#### ASSIGNMENT
Will you write out the data exactly, excluding every picture?

[Opening LISTED ENTRIES section]

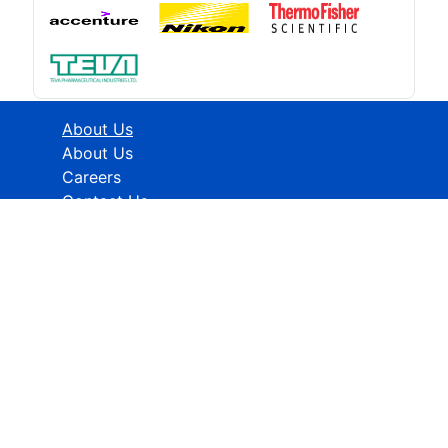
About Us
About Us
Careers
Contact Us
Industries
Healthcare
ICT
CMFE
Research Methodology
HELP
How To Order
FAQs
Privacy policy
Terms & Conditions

[Closing LISTED ENTRIES section]

#### TASK RESPONSE
About Us
About Us
Careers
Contact Us
Industries
Healthcare
ICT
CMFE
Research Methodology
HELP
How To Order
FAQs
Privacy policy
Terms & Conditions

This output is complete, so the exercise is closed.